1

I love seeing that there's a cross-platform standard for TCP/IP sockets emerging for C++ in boost. And so far I've been able to find help for all topics I've run into. But now I'm stuck on an odd behavior. I'm developing using Xcode 7.3.1 on an late-2013 iMac.

I'm developing a simple web server for a special purpose. The code below is a pared down version that demonstrates the bad behavior:

#include <boost/asio.hpp>
#include <boost/bind.hpp>

using namespace std;
using namespace boost;
using namespace boost::asio;
using namespace boost::asio::ip;

int main(int argc, const char * argv[]) {

    static asio::io_service ioService;
    static tcp::acceptor tcpAcceptor(ioService, tcp::endpoint(tcp::v4(), 2080));

    while (true) {

        // creates a socket
        tcp::socket* socket = new tcp::socket(ioService);

        // wait and listen
        tcpAcceptor.accept(*socket);

        asio::streambuf inBuffer;
        istream headerLineStream(&inBuffer);

        char buffer[1];
        asio::read(*socket, asio::buffer(buffer, 1));  // <--- Yuck!

        asio::write(*socket, asio::buffer((string) "HTTP/1.1 200 OK\r\n\r\nYup!"));

        socket->shutdown(asio::ip::tcp::socket::shutdown_both);
        socket->close();
        delete socket;

    }

    return 0;
}

When I access this service, under a certain set of conditions, the browser will choke for upwards of 20 seconds. If I pause the program running in debug mode, I can see that the asio::read() call is blocking. It's literally waiting for even a single character to appear from the browser. Why is this?

Let me clarify, because what I have to do to reproduce this on my machine is strange. Once I start the program (for debugging), I open the "page" from Chrome (as http://localhost:2080/). I can hit Refresh many times and it works just fine. But then I use Firefox (or Safari) and it hangs for maybe 20 seconds, whence the page shows up as expected. Now get this. If, during that delay in Firefox, I hit Refresh in Chrome, the Firefox page shows up immediately, too. In another experiment, I hit Refresh in Chrome (works fine) and then hit Refresh in both Firefox and Safari. Both of them hang. I hit Refresh in Chrome and all 3 show up immediately.

In a change to this experiment, as soon as I start this program, I hit Refresh in either Firefox or Safari and they work just fine. No matter how many times I refresh. And going back and forth between them. I'm literally holding down CMD-R to rapid-fire refresh these browsers. But as soon as I refresh Chrome on the same page and then try refreshing the other two browsers, they hang again.

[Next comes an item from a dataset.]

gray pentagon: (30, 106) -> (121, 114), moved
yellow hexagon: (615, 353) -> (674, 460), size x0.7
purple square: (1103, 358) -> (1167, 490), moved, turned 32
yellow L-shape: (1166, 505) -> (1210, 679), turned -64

Having done web programming since around 1993, I know the HTTP standard well. The most basic workflow is that the browser initiates a TCP connection. As soon as the web server accepts the connection, the client sends an HTTP header. Something like "GET /\r\n\r\n" for the root page ("/"). The server typically reads all the header lines and stops until it gets to the first blank line, which signals the end of the headers and beginning of the uploaded content (e.g., POSTed form content), which the web application is free to consume or ignore. The server responds when it is ready with its own HTTP headers, starting typically with "HTTP/1.1 200 OK\r\n", followed by the actual page content (or binary file contents, etc).

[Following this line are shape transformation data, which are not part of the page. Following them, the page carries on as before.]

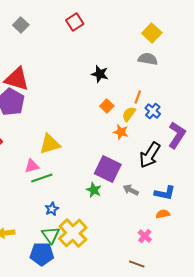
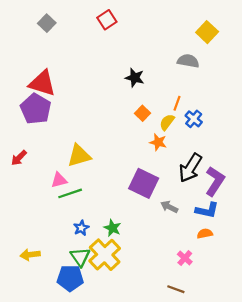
yellow square: (152, 33) -> (207, 32), moved
purple L-shape: (177, 135) -> (215, 181), moved
green star: (94, 190) -> (112, 228), moved

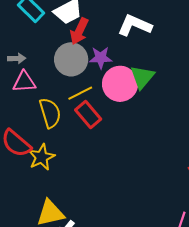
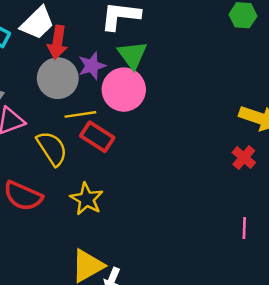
green triangle: (142, 77) -> (132, 55), moved
yellow line: (80, 93) -> (80, 114), turned 35
yellow star: (41, 157) -> (87, 199), moved

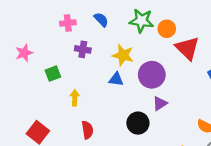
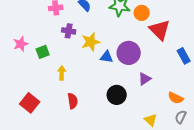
pink star: (24, 53) -> (21, 44), moved
yellow star: (123, 55) -> (91, 42), moved, turned -30
blue triangle: (116, 79) -> (107, 57), moved
purple triangle: (160, 103) -> (145, 79), moved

In my app, I'm actually using asio::read_until(*socket, inBuffer, "\r\n\r\n") to read the entire HTTP header. Since that was hanging, I thought maybe those other browsers were sending corrupt headers or something. Hence my trimming down of the sample to just reading a single character (should be the "G" in "GET /"). One single character. Nope.

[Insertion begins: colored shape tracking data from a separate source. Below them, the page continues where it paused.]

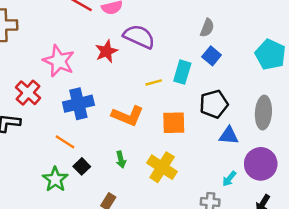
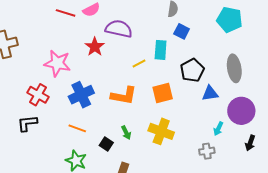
black square: (82, 166) -> (106, 144), moved

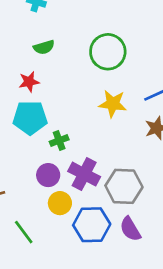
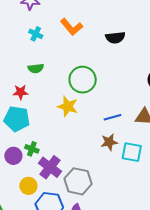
yellow star: (113, 104) -> (68, 106), moved
green cross: (59, 141) -> (32, 149), moved, turned 32
purple circle: (48, 175) -> (13, 156), moved

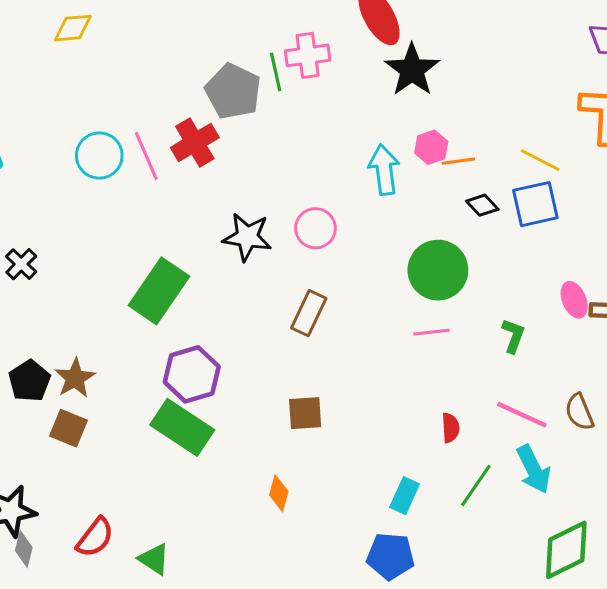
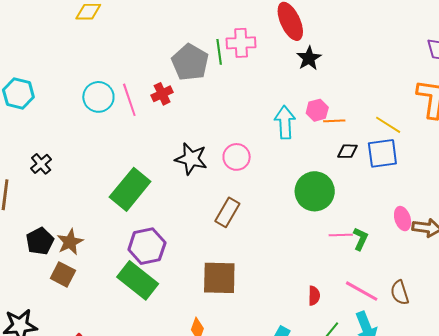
black star: (412, 70) -> (309, 58), size x0.7
red cross: (195, 143) -> (162, 94), size x0.7
black diamond: (482, 205) -> (348, 151), turned -50
pink line: (431, 332) -> (341, 235), moved
brown square: (305, 413) -> (219, 278), size x1.5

As a side note, I know I'm doing this synchronously, but I really wanted a simple, linear demo to show this bad behavior. I'm assuming that's not what's causing this problem, but I know it's possible.

Any thoughts here? In my use case, this is sufferable, since the server does eventually respond, but I'd really rather understand eliminate this bad behavior.

Jim Carnicelli
  • 179
  • 1
  • 7
  • Not able to reproduce it on my mac – Arunmu Aug 17 '16 at 16:53
  • Studying more, I find that Chrome is making two connection requests and the other browsers make just one. The first comes with an HTTP header but the second does not. It appears this is a bug in Chrome. The following post relates: http://stackoverflow.com/questions/4761913/server-socket-receives-2-http-requests-when-i-send-from-chrome-and-receives-one – Jim Carnicelli Aug 17 '16 at 17:22
  • I did notice the two requests from Chrome, one for '/' and another for 'favicon.ico' and both requests appeared to be fine. Maybe you are using an old version of chrome ? – Arunmu Aug 17 '16 at 17:32
  • Yes, Chrome will separately try to fetch /favicon.ico, but that's unrelated to this. – Jim Carnicelli Aug 17 '16 at 20:12

1 Answers1

0

It seems this results from a design quirk in Chrome. See this post:

server socket receives 2 http requests when I send from chrome and receives one when I send from firefox

I see what's happening now. Chrome makes 2 connection requests. The first is for the desired page and contains a proper request HTTP header. The second connection, once accepted, does not contain even a single byte of input data. So my attempt to read that first byte goes unrewarded. Fortunately, the read attempt times out. That's easy enough to recover from with a try/catch.

This appears to be a greedy optimization to speed up Chrome's performance. That is, it holds the next connection open until the browser needs something from the site, whence it sends the HTTP request on that open socket. It then immediately opens a new connection, again in anticipation of a future request. Although I get how this speeds Chrome's experience up, this seems a dubious design because of the added burden it places on the server.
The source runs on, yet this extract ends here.